# Technical Glitch



## Bro Darren (Dec 25, 2013)

Last night at 1:30am Aussie Time I received an email earthquake notification from USGS. I didn't read it until after I woke up and heart was filled with panic and grief. 




The USGS is very very accurate with its email notifications so I ran to the TV and switched on the news to find stories about Boxing Day Sales. A big rush of relief ran through me.


----------



## Colby K (Dec 25, 2013)

Im from Western Montana so I too am relieved bro.

Sent From My Freemasonry Pro App


----------



## dfreybur (Dec 26, 2013)

For a magnitude 22 quake you wouldn't need to check email.  You wouldn't even need the news.  As the scale is geometric not linear you could check its validity by noticing if you're in the world or in the afterlife no matter where you are in the world.  The grand architect isn't finished with us yet so no earthquake powerful enough to make the continents no longer recognizable.


----------



## Bro Darren (Dec 26, 2013)

dfreybur said:


> For a magnitude 22 quake you wouldn't need to check email.  You wouldn't even need the news.  As the scale is geometric not linear you could check its validity by noticing if you're in the world or in the afterlife no matter where you are in the world.  The grand architect isn't finished with us yet so no earthquake powerful enough to make the continents no longer recognizable.
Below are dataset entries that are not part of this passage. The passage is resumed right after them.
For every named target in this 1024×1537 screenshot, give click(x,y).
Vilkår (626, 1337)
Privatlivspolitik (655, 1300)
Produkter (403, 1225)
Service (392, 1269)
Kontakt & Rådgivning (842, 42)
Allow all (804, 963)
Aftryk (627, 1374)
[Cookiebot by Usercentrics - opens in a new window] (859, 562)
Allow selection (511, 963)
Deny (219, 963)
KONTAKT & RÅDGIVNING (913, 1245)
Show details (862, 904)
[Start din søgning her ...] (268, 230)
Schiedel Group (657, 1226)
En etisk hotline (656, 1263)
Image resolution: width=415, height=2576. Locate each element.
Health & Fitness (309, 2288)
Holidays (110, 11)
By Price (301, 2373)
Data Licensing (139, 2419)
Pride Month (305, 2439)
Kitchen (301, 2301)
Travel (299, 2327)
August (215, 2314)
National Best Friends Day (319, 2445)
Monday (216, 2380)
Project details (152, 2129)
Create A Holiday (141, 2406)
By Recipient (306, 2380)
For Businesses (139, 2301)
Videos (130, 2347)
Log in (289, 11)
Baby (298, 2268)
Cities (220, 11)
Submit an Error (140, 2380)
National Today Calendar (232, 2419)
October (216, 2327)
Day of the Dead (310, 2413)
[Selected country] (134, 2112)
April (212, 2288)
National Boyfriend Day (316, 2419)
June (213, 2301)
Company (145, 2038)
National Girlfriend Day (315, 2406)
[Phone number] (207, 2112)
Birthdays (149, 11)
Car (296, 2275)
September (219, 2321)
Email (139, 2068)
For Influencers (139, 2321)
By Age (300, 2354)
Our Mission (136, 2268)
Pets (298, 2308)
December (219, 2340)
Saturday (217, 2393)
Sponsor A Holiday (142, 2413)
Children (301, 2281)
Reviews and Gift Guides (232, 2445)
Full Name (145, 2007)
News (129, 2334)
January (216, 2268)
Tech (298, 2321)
Oh without a doubt my brother. I was still in that moment of waking up feeling pretty under the weather due to sleeping in a tent with my 4 year old on an air mattress that deflated around 50% and I has not had my morning dose of caffeine.


----------



## dfreybur (Dec 26, 2013)

Bro Darren said:


> ... not had my morning dose of caffeine.



"The other vitamin C"  or I call it "morning holy water"!


----------



## Bro Darren (Dec 26, 2013)

I love my morning caffeine fix and would hate to image life without it.


----------